With the American Civil War still raging, a South Carolina mother heads to the front line in Tennessee to bring home her severely injured son in Joslin’s historical novel.
It is late October, 1863, when Susannah Shelburne receives the telegram she has been dreading: Her son Francis, a Confederate soldier, has been wounded in battle. Jacob, her husband, is seriously ill, leaving her the only one who can travel to Tennessee to tend to Francis’ injuries and bring him back to Ardwyn, the family home. Susannah, the daughter of an abolitionist preacher, was only 15 years old when she married Jacob, who was 25 years her senior. He is also an abolitionist, and although he currently retains two Black servants (the elderly manservant Hawk and Letty, a personal maid to Susannah), Jacob pays them wages and has given them certificates of freedom, an arrangement necessarily kept secret from the neighbors. To Susannah and Jacob’s great dismay, Francis enlisted in the Confederate army the day he turned 18; he and his mother parted acrimoniously. Now, she heads out on the arduous journey to Lookout Mountain, Tennessee, to the small farmhouse that serves as a makeshift field headquarters where Francis is located. They will spend the next five months there as she tends to his wounds, hoping to spare him the amputation of his leg. During these most difficult months of her life, she must also endure her son’s vitriol and vicious mockery. Nell’s novel is compellingly narrated by Susannah and set against the vivid backdrop of the physical, social, emotional, and familial devastations of the war.

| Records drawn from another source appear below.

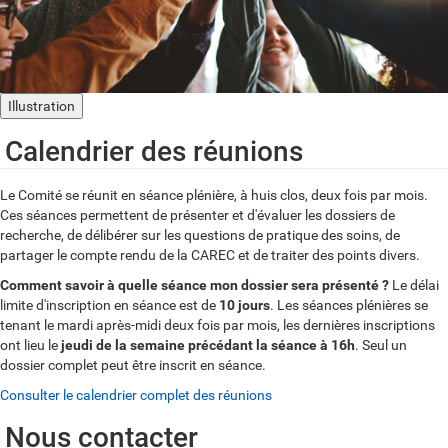
Illustration
Calendrier des réunions
Le Comité se réunit en séance plénière, à huis clos, deux fois par mois.
Ces séances permettent de présenter et d'évaluer les dossiers de
recherche, de délibérer sur les questions de pratique des soins, de
partager le compte rendu de la CAREC et de traiter des points divers.
Comment savoir à quelle séance mon dossier sera présenté ?
Le délai
limite d'inscription en séance est de
10 jours
. Les séances plénières se
tenant le mardi après-midi deux fois par mois, les dernières inscriptions
ont lieu le
jeudi de la semaine précédant la séance à 16h
. Seul un
dossier complet peut être inscrit en séance.
Consulter le calendrier complet des réunions
Nous contacter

Composed in carefully textured prose filled with detailed, period-appropriate cultural minutia (“In his haversack, I found a scant handful of dried beans, another of corn kernels, and a few acorns—his sustenance for fighting all day on the side of a mountain”), the narrative reflects upon Susannah’s earlier heartbreaks even as she struggles through the current torrent of verbal abuse and physical assaults. Letty is a standout secondary character—when she eventually joins Susannah and Francis in the farmhouse, she offers support, love, hope, and critical homely wisdom in a voice seasoned by hardships.
An intense, addictive drama with a hint of light at the end of the tunnel.